The auditor should be independent from the client company, so that the audit
opinion will not be influenced by any relationship between them. The auditors
are expected to give an unbiased and honest professional opinion on the
financial statements to the shareholders.
To be independent in fact, an auditor must have integrity, a character of
intellectual honesty and candor; and objectivity, a state of mind of judicial
impartiality that recognizes an obligation of fairness to current and prospective
management and owners of a client, creditors and other stakeholders. To be
independent in appearance, the auditor must not have any obligations or
interests in the client, its management, or its owners, that could cause others
to believe the auditor is biased with respect to the client, its management, or
its owners.

2. Do you believe that Section 201 was needed? Why or why not?

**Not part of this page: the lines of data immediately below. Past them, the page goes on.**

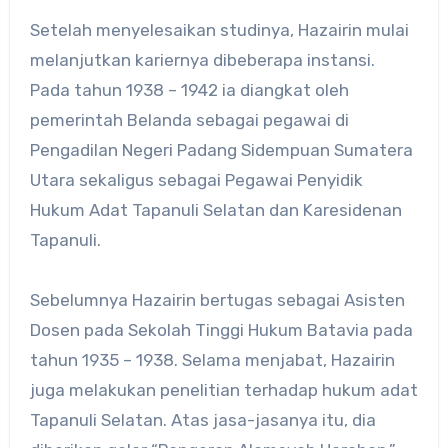
Setelah menyelesaikan studinya, Hazairin mulai
melanjutkan kariernya dibeberapa instansi.
Pada tahun 1938 – 1942 ia diangkat oleh
pemerintah Belanda sebagai pegawai di
Pengadilan Negeri Padang Sidempuan Sumatera
Utara sekaligus sebagai Pegawai Penyidik
Hukum Adat Tapanuli Selatan dan Karesidenan
Tapanuli.
Sebelumnya Hazairin bertugas sebagai Asisten
Dosen pada Sekolah Tinggi Hukum Batavia pada
tahun 1935 – 1938. Selama menjabat, Hazairin
juga melakukan penelitian terhadap hukum adat
Tapanuli Selatan. Atas jasa-jasanya itu, dia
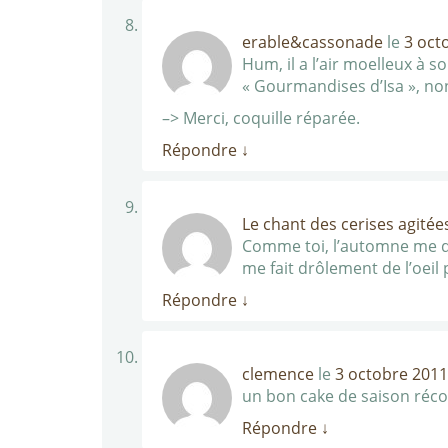
erable&cassonade
le
3 oct
Hum, il a l’air moelleux à 
« Gourmandises d’Isa », n
–> Merci, coquille réparée.
Répondre
↓
Le chant des cerises agitée
Comme toi, l’automne me do
me fait drôlement de l’oeil
Répondre
↓
clemence
le
3 octobre 2011
un bon cake de saison réco
Répondre
↓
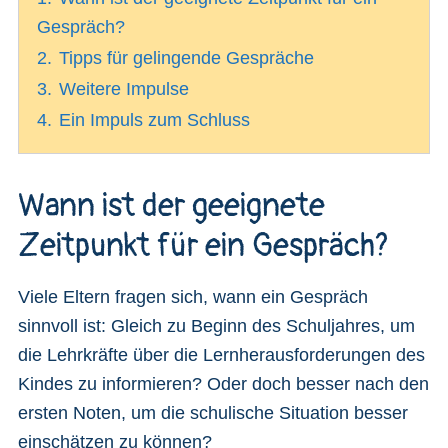
Gespräch?
2.
Tipps für gelingende Gespräche
3.
Weitere Impulse
4.
Ein Impuls zum Schluss
Wann ist der geeignete
Zeitpunkt für ein Gespräch?
Viele Eltern fragen sich, wann ein Gespräch
sinnvoll ist: Gleich zu Beginn des Schuljahres, um
die Lehrkräfte über die Lernherausforderungen des
Kindes zu informieren? Oder doch besser nach den
ersten Noten, um die schulische Situation besser
einschätzen zu können?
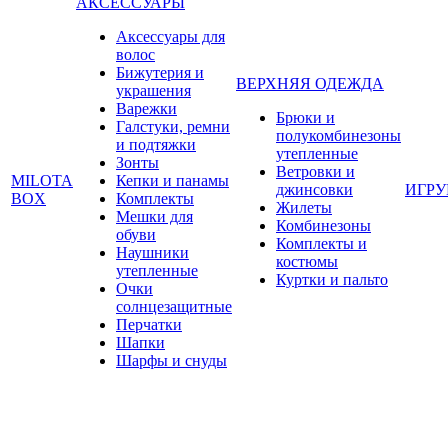
АКСЕССУАРЫ
Аксессуары для
волос
Бижутерия и
ВЕРХНЯЯ ОДЕЖДА
украшения
Варежки
Брюки и
Галстуки, ремни
полукомбинезоны
и подтяжки
утепленные
Зонты
Ветровки и
MILOTA
Кепки и панамы
джинсовки
ИГР
BOX
Комплекты
Жилеты
Мешки для
Комбинезоны
обуви
Комплекты и
Наушники
костюмы
утепленные
Куртки и пальто
Очки
солнцезащитные
Перчатки
Шапки
Шарфы и снуды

Section 201 is necessary to limit the criteria on the task and services of an
auditing firm that they may provide to their client company. These restrictions
will help to enable auditors to express freely their opinion about the result of
their audit and to maintain the reliability of the information.

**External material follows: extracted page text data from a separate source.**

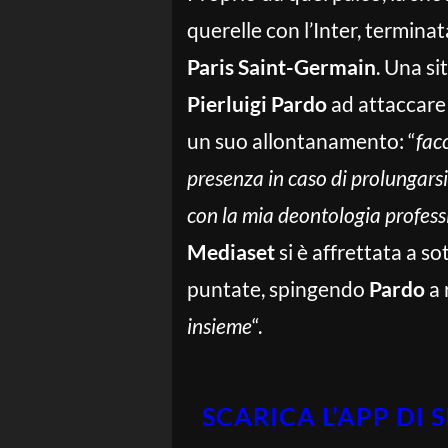
querelle con l’Inter, terminat
Paris Saint-Germain
. Una si
Pierluigi Pardo
ad attaccar
un suo allontanamento: “
fac
presenza in caso di prolungarsi
con la mia deontologia profess
Mediaset
si è affrettata a 
puntate, spingendo
Pardo
a 
insieme
“.
SCARICA L’APP DI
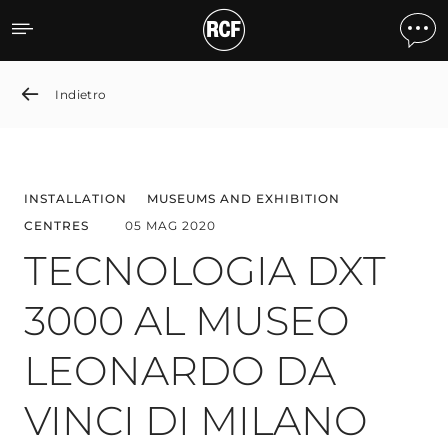
DXT 3000 TECHNOLOGY A
Indietro
INSTALLATION
MUSEUMS AND EXHIBITION
CENTRES
05 MAG 2020
TECNOLOGIA DXT
3000 AL MUSEO
LEONARDO DA
VINCI DI MILANO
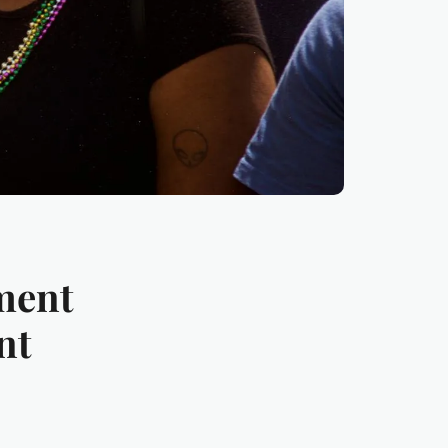
mment
nt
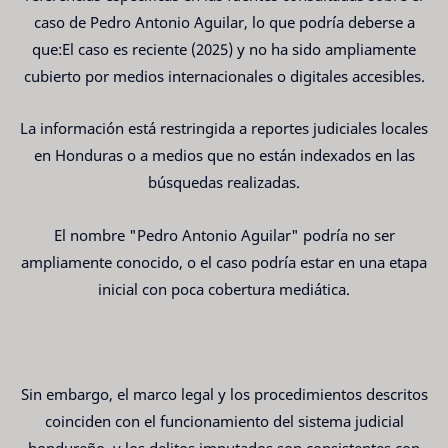
caso de Pedro Antonio Aguilar, lo que podría deberse a
que:El caso es reciente (2025) y no ha sido ampliamente
cubierto por medios internacionales o digitales accesibles.
La información está restringida a reportes judiciales locales
en Honduras o a medios que no están indexados en las
búsquedas realizadas.
El nombre "Pedro Antonio Aguilar" podría no ser
ampliamente conocido, o el caso podría estar en una etapa
inicial con poca cobertura mediática.
Sin embargo, el marco legal y los procedimientos descritos
coinciden con el funcionamiento del sistema judicial
hondureño, y los delitos imputados son consistentes con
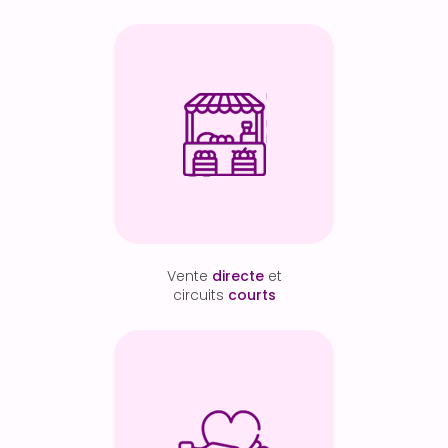
Vente
directe
et
circuits
courts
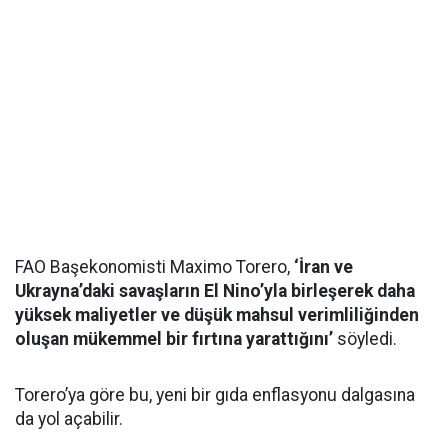
FAO Başekonomisti Maximo Torero,
‘İran ve
Ukrayna’daki savaşların El Nino’yla birleşerek daha
yüksek maliyetler ve düşük mahsul verimliliğinden
oluşan mükemmel bir fırtına yarattığını’
söyledi.
Torero’ya göre bu, yeni bir gıda enflasyonu dalgasına
da yol açabilir.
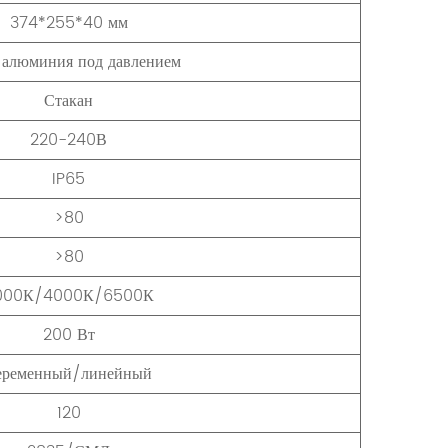
374*255*40 мм
 алюминия под давлением
Стакан
220-240В
IP65
>80
>80
000К/4000К/6500К
200 Вт
еременный/линейный
120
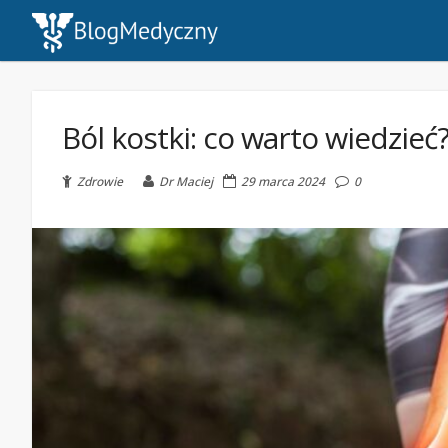
Ból kostki: co warto wiedzieć
Zdrowie
Dr Maciej
29 marca 2024
0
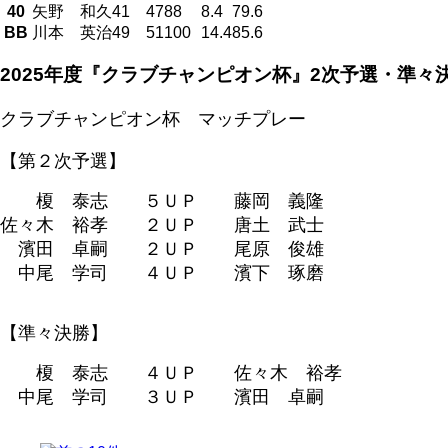
40
矢野 和久
41
47
88
8.4
79.6
BB
川本 英治
49
51
100
14.4
85.6
2025年度『クラブチャンピオン杯』2次予選・準々
クラブチャンピオン杯 マッチプレー
【第２次予選】
榎 泰志 ５ＵＰ 藤岡 義隆
佐々木 裕孝 ２ＵＰ 唐土 武士
濱田 卓嗣 ２ＵＰ 尾原 俊雄
中尾 学司 ４ＵＰ 濱下 琢磨
【準々決勝】
榎 泰志 ４ＵＰ 佐々木 裕孝
中尾 学司 ３ＵＰ 濱田 卓嗣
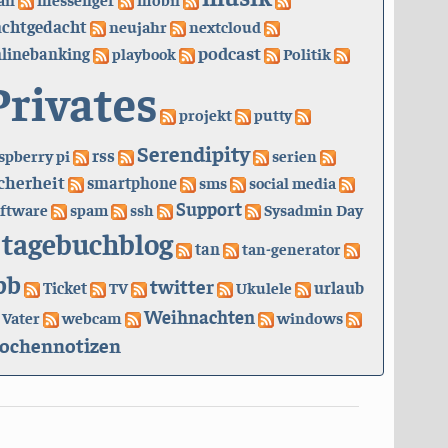
achtgedacht
neujahr
nextcloud
podcast
linebanking
playbook
Politik
Privates
projekt
putty
Serendipity
rss
spberry pi
serien
cherheit
smartphone
sms
social media
Support
ftware
spam
ssh
Sysadmin Day
tagebuchblog
tan
tan-generator
bb
twitter
urlaub
Ticket
TV
Ukulele
Weihnachten
Vater
webcam
windows
ochennotizen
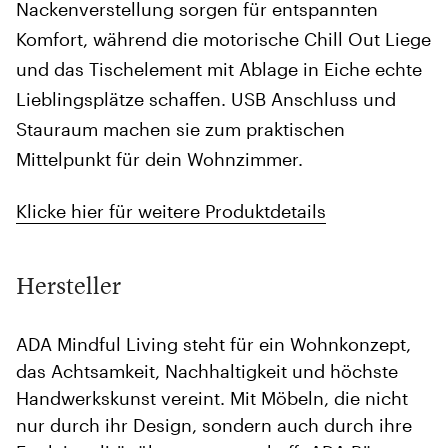
Nackenverstellung sorgen für entspannten
Komfort, während die motorische Chill Out Liege
und das Tischelement mit Ablage in Eiche echte
Lieblingsplätze schaffen. USB Anschluss und
Stauraum machen sie zum praktischen
Mittelpunkt für dein Wohnzimmer.
Klicke hier für weitere Produktdetails
Hersteller
​ADA Mindful Living steht für ein Wohnkonzept,
das Achtsamkeit, Nachhaltigkeit und höchste
Handwerkskunst vereint. Mit Möbeln, die nicht
nur durch ihr Design, sondern auch durch ihre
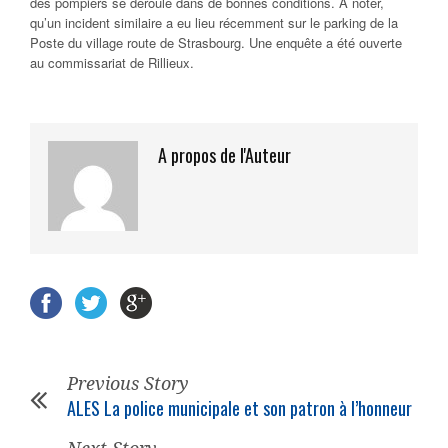
des pompiers se déroule dans de bonnes conditions. A noter,
qu’un incident similaire a eu lieu récemment sur le parking de la
Poste du village route de Strasbourg. Une enquête a été ouverte
au commissariat de Rillieux.
A propos de l'Auteur
Previous Story
ALES La police municipale et son patron à l’honneur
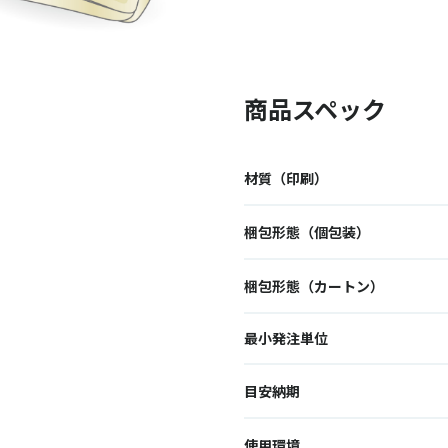
商品スペック
材質（印刷）
梱包形態（個包装）
梱包形態（カートン）
最小発注単位
目安納期
使用環境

3. Refer to Sections 203 and 206 of SARBOX. How would these sections of the
law have impacted the Enron audit? Do you believe that these sections were
needed? Why or why not?
These sections of the law have impacted the Enron audit. According to
Section 203 it shall be unlawful for a registered public accounting firm to
provide audit services to an issuer if the lead (or coordinating) audit partner
(having primary responsibility for the audit), or the audit partner responsible
for reviewing the audit, has performed audit services for that issuer in each of
the 5 previous fiscal years of that issuer. Section 206 states that it shall be
unlawful for a registered public accounting firm to perform for an issuer any
audit service required by this title, if a chief executive officer, controller, chief
financial officer, chief accounting officer, or any person serving in an
equivalent position for the issuer, was employed by that registered
independent public accounting firm and participated in any capacity in the
audit of that issuer during the 1-year period preceding the date of the initiation
of the audit.
Andersen had performed Enrons internal audit function since 1993. He also
hired Enrons personnel, including the Vice President of internal audit, to be

part of his team in providing auditing services. Duncan joined Andersen that
became his partner and was named the lead partner of Enron 2 years later.
Duncan developed a close relationship with Enrons Accounting Officer
Richard Causey, who himself had worked at Andersen for almost 9 years.
Here, it may result to conflict of interest in developing an opinion about the
audit results because of having close relationship between the auditor and the
other personnel of Enron. These sections are needed to prevent conflict of
interest between the auditor and the management and to ensure
independence in auditing services. These will help to provide reliable
information that will be useful to the users.